#### [PROBLEM DETAILS]
Print exactly the lines of the listing below from the one containing "minuti e costa 2€. Il biglietto" through the final line, both included, and no pictures.

#### [EXCERPTED DATA]
= Beginning of Section =

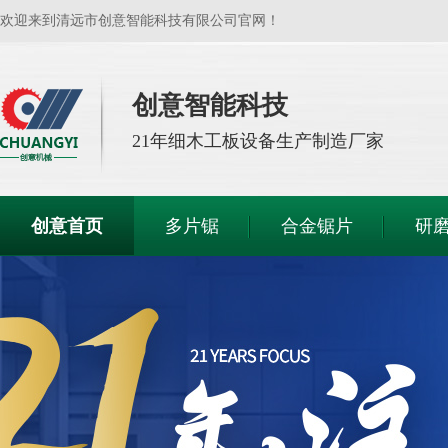
欢迎来到清远市创意智能科技有限公司官网！
创意智能科技
21年
细木工板设备生产制造厂家
创意首页
多片锯
合金锯片
研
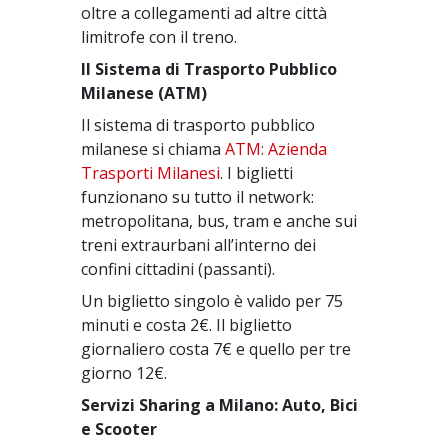
oltre a collegamenti ad altre città
limitrofe con il treno.
Il Sistema di Trasporto Pubblico
Milanese (ATM)
Il sistema di trasporto pubblico
milanese si chiama
ATM: Azienda
Trasporti Milanesi
. I biglietti
funzionano su tutto il network:
metropolitana, bus, tram e anche sui
treni extraurbani all’interno dei
confini cittadini (passanti).
Un biglietto singolo è valido per 75
minuti e costa 2€. Il biglietto
giornaliero costa 7€ e quello per tre
giorno 12€.
Servizi Sharing a Milano: Auto, Bici
e Scooter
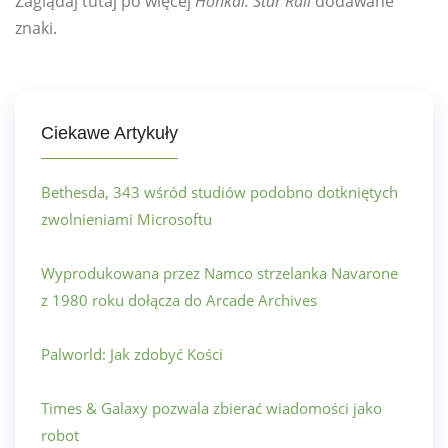
Zaglądaj tutaj po więcej
Honkai: Star Rail
dodawane
znaki.
Ciekawe Artykuły
Bethesda, 343 wśród studiów podobno dotkniętych
zwolnieniami Microsoftu
Wyprodukowana przez Namco strzelanka Navarone
z 1980 roku dołącza do Arcade Archives
Palworld: Jak zdobyć Kości
Times & Galaxy pozwala zbierać wiadomości jako
robot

= End of Section =

#### [SOLUTION TO THIS TASK]
minuti e costa 2€. Il biglietto
giornaliero costa 7€ e quello per tre
giorno 12€.
Servizi Sharing a Milano: Auto, Bici
e Scooter
Zaglądaj tutaj po więcej
Honkai: Star Rail
dodawane
znaki.
Ciekawe Artykuły
Bethesda, 343 wśród studiów podobno dotkniętych
zwolnieniami Microsoftu
Wyprodukowana przez Namco strzelanka Navarone
z 1980 roku dołącza do Arcade Archives
Palworld: Jak zdobyć Kości
Times & Galaxy pozwala zbierać wiadomości jako
robot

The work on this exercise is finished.